自然の変化に富むネパール王国
ネパールの国土は東西900Km、南北150Km。北はチベットと接するヒマラヤ山脈、南はインドへつながる平野部にはさまれた小さな国です。(総面積は14.7万平方キロで日本の約38%。人口は、約2,475万人で日本の約19%)
標高5,000mを超える山岳地帯から亜熱帯の低地まで変化に富んだ自然の中で、30以上の民族が暮らし、ヒンドゥー教と仏教が混在した文化の多様性を誇っています。
7,000万年~1,000万年前、海を隔てて離れていたインド亜大陸がアジア大陸にぶつかりこれを押上げ始めてヒマラヤ山脈が形成されたと言われています。
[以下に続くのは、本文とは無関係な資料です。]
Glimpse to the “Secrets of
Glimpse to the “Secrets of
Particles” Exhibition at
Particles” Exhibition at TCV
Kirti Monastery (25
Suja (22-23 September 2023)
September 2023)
首都カトマンズは、緯度的には日本の奄美大島と同じで亜熱帯に属し、時差は日本のマイナス3時間15分です。
厳しい気候風土のムスタン
ムスタンはネパールの中西部に位置し、ヒマラヤ山脈が形成された際にできた南北の大きな地溝帯で8,000m級のアンナプルナとダウラギリ連峰の北側に位置し、全域が標高2,000m以上の高地となっています。
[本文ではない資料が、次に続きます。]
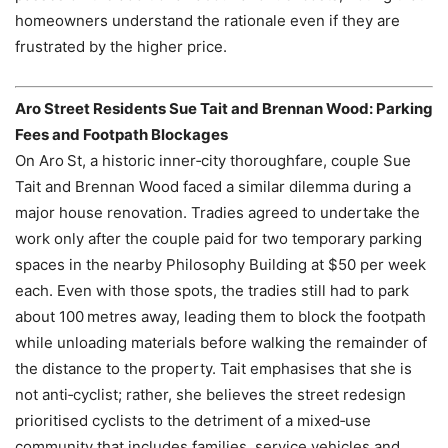
homeowners understand the rationale even if they are
frustrated by the higher price.
Aro Street Residents Sue Tait and Brennan Wood: Parking
Fees and Footpath Blockages
On Aro St, a historic inner‑city thoroughfare, couple Sue
Tait and Brennan Wood faced a similar dilemma during a
major house renovation. Tradies agreed to undertake the
work only after the couple paid for two temporary parking
spaces in the nearby Philosophy Building at $50 per week
each. Even with those spots, the tradies still had to park
about 100 metres away, leading them to block the footpath
while unloading materials before walking the remainder of
the distance to the property. Tait emphasises that she is
not anti‑cyclist; rather, she believes the street redesign
prioritised cyclists to the detriment of a mixed‑use
community that includes families, service vehicles and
ヒマラヤ山脈のひび割れのような地形なので、チベットからの乾燥した風またはチベットに向けて吹き上がる南風の通り道となり、1年中強風が吹き荒れる年間降雨量がわずか200mmの乾燥地帯です。
美しくも過酷な大自然、文明から遠く離れたヒマラヤの山奥で敬虔なチベット仏教徒約14,500人が素朴に暮らしています。
ムスタンの地勢
北は中国チベットに接するムスタン地域は、南北約81km、東西約64km、面積は3,640平方キロで、日本の奈良県を一回り小さくした程度の形状となっています。
南半分をアンダームスタン、北半分をアッパームスタンと称しているが、村落のある生活領域は、各々標高2,700m以上、3,600m以上の高山帯です。
小石と土の砂漠、カリガンダキ河に沿って無数の渓谷、段丘が続き耕作地および耕作可能地はわずか2.6%で不毛の大地です。
ムスタンは王国?
ビスタ国王は大の親日家、王妃は隣りのチベットからお嫁入ムスタンはネパール王国の一つ郡に相当しますが、「ムスタン王国」と呼ばれ国王がおられます。
15世紀に建国され、アッパームスタン地域にある王都ローマンタンはチベット・インドの交易中継地として栄えましたが、1769年ゴルカ王朝の国内統一によってネパール王国が成立したときに領土はネパールに組み込まれました。
国王の称号と自治権は認められていますが、25代目の現ビスタ国王までの時限付きでいずれムスタン王国は消滅する運命となっています。
アッパームスタン地域は隣国のチベット動乱以来、長く外国人の立ち入りが禁止されていたため、「禁断の王国」などと呼ばれており、解禁された現在でも入域は厳しく制限されています。
ムスタンへのアプローチ
カトマンズからムスタンへは、ネパール第二の観光地であるポカラを経由して向かいます。ポカラまで険しい谷間に沿って走るバスを利用すると6~7時間かかりますが、飛行機を利用すれば所要時間はわずか35分です。地形の複雑なネパールでは、陸上交通の整備が難しく、航空路線がそれを補っています。
ポカラからアンダームスタンの中心地ジョムソンへは、徒歩だと3~4日もかかります。山岳地帯を有視界低空飛行する小型飛行機を利用すれば、20分で到着しますが、飛行可能なのは強風のない午前中だけで雨期には遅れや欠便が多く日程に余裕をもたなければなりません。
ムスタンに入ると自動車道路はなく、もっぱら徒歩か馬(ムスタン馬という子馬)により移動することになります。従って、ジョムソンからアッパームスタン・ガミ村へは峻厳な谷あいの道といくつかの峠を登り降りしまた3~4日かかります。